* **Your instructions**
Output every record precisely.
- Opening Delimiter -
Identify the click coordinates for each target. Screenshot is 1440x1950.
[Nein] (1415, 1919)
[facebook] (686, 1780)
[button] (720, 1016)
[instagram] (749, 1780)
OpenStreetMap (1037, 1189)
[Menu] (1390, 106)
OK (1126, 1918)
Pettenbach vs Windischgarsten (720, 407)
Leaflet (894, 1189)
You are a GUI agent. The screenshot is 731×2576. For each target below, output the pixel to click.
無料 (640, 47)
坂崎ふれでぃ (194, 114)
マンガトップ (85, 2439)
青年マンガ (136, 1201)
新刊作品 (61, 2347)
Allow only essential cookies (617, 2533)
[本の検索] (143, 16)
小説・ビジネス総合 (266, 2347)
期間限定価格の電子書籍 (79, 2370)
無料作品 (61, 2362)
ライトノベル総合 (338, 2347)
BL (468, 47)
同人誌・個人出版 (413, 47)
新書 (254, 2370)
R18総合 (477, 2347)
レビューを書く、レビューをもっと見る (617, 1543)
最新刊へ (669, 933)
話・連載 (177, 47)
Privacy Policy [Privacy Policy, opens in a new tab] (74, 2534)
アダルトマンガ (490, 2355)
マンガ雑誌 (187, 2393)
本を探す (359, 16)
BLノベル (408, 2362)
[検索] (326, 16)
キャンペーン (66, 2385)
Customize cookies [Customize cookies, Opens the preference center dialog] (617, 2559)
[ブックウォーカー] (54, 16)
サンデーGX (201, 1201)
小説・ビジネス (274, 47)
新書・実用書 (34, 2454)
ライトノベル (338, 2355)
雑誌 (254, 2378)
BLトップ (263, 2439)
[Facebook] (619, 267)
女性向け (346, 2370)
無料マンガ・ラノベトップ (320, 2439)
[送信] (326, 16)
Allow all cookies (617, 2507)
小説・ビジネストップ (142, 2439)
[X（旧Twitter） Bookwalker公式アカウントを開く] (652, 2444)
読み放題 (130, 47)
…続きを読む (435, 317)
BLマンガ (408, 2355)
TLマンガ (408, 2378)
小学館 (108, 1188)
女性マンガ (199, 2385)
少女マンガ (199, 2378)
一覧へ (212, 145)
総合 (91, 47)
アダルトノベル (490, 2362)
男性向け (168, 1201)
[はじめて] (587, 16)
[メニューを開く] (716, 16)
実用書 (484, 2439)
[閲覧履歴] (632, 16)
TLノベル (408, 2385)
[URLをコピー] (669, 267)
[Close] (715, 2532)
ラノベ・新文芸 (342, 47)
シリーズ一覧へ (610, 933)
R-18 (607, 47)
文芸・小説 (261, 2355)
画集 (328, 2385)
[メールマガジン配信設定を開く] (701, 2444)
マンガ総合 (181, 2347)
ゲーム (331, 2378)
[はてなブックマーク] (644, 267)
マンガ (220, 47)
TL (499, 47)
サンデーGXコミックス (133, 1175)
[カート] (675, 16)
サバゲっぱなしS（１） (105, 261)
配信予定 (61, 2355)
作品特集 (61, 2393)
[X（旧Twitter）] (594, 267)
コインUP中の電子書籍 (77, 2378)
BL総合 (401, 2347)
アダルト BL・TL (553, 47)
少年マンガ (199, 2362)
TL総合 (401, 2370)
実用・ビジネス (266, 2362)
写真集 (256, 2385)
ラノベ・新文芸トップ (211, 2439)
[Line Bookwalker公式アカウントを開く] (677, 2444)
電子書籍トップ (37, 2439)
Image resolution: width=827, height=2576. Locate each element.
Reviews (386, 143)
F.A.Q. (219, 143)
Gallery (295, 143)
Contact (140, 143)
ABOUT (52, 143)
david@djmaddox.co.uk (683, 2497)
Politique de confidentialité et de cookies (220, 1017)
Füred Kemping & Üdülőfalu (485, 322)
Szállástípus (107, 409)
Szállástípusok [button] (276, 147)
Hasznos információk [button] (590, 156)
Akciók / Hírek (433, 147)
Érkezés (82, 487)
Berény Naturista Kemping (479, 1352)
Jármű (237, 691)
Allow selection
- Closing Delimiter -
* **Reply to the task**
Identify the click coordinates for each target. Screenshot is 1440x1950.
[Nein] (1415, 1919)
[facebook] (686, 1780)
[button] (720, 1016)
[instagram] (749, 1780)
OpenStreetMap (1037, 1189)
[Menu] (1390, 106)
OK (1126, 1918)
Pettenbach vs Windischgarsten (720, 407)
Leaflet (894, 1189)
You are a GUI agent. The screenshot is 731×2576. For each target below, output the pixel to click.
無料 (640, 47)
坂崎ふれでぃ (194, 114)
マンガトップ (85, 2439)
青年マンガ (136, 1201)
新刊作品 (61, 2347)
Allow only essential cookies (617, 2533)
[本の検索] (143, 16)
小説・ビジネス総合 (266, 2347)
期間限定価格の電子書籍 (79, 2370)
無料作品 (61, 2362)
ライトノベル総合 (338, 2347)
BL (468, 47)
同人誌・個人出版 (413, 47)
新書 (254, 2370)
R18総合 (477, 2347)
レビューを書く、レビューをもっと見る (617, 1543)
最新刊へ (669, 933)
話・連載 (177, 47)
Privacy Policy [Privacy Policy, opens in a new tab] (74, 2534)
アダルトマンガ (490, 2355)
マンガ雑誌 (187, 2393)
本を探す (359, 16)
BLノベル (408, 2362)
[検索] (326, 16)
キャンペーン (66, 2385)
Customize cookies [Customize cookies, Opens the preference center dialog] (617, 2559)
[ブックウォーカー] (54, 16)
サンデーGX (201, 1201)
小説・ビジネス (274, 47)
新書・実用書 (34, 2454)
ライトノベル (338, 2355)
雑誌 (254, 2378)
BLトップ (263, 2439)
[Facebook] (619, 267)
女性向け (346, 2370)
無料マンガ・ラノベトップ (320, 2439)
[送信] (326, 16)
Allow all cookies (617, 2507)
小説・ビジネストップ (142, 2439)
[X（旧Twitter） Bookwalker公式アカウントを開く] (652, 2444)
読み放題 (130, 47)
…続きを読む (435, 317)
BLマンガ (408, 2355)
TLマンガ (408, 2378)
小学館 (108, 1188)
女性マンガ (199, 2385)
少女マンガ (199, 2378)
一覧へ (212, 145)
総合 (91, 47)
アダルトノベル (490, 2362)
男性向け (168, 1201)
[はじめて] (587, 16)
[メニューを開く] (716, 16)
実用書 (484, 2439)
[閲覧履歴] (632, 16)
TLノベル (408, 2385)
[URLをコピー] (669, 267)
[Close] (715, 2532)
ラノベ・新文芸 (342, 47)
シリーズ一覧へ (610, 933)
R-18 (607, 47)
文芸・小説 (261, 2355)
画集 (328, 2385)
[メールマガジン配信設定を開く] (701, 2444)
マンガ総合 (181, 2347)
ゲーム (331, 2378)
[はてなブックマーク] (644, 267)
マンガ (220, 47)
TL (499, 47)
サンデーGXコミックス (133, 1175)
[カート] (675, 16)
サバゲっぱなしS（１） (105, 261)
配信予定 (61, 2355)
作品特集 (61, 2393)
[X（旧Twitter）] (594, 267)
コインUP中の電子書籍 (77, 2378)
BL総合 (401, 2347)
アダルト BL・TL (553, 47)
少年マンガ (199, 2362)
TL総合 (401, 2370)
実用・ビジネス (266, 2362)
写真集 (256, 2385)
ラノベ・新文芸トップ (211, 2439)
[Line Bookwalker公式アカウントを開く] (677, 2444)
電子書籍トップ (37, 2439)
Image resolution: width=827, height=2576. Locate each element.
Reviews (386, 143)
F.A.Q. (219, 143)
Gallery (295, 143)
Contact (140, 143)
ABOUT (52, 143)
david@djmaddox.co.uk (683, 2497)
Politique de confidentialité et de cookies (220, 1017)
Füred Kemping & Üdülőfalu (485, 322)
Szállástípus (107, 409)
Szállástípusok [button] (276, 147)
Hasznos információk [button] (590, 156)
Akciók / Hírek (433, 147)
Érkezés (82, 487)
Berény Naturista Kemping (479, 1352)
Jármű (237, 691)
Allow selection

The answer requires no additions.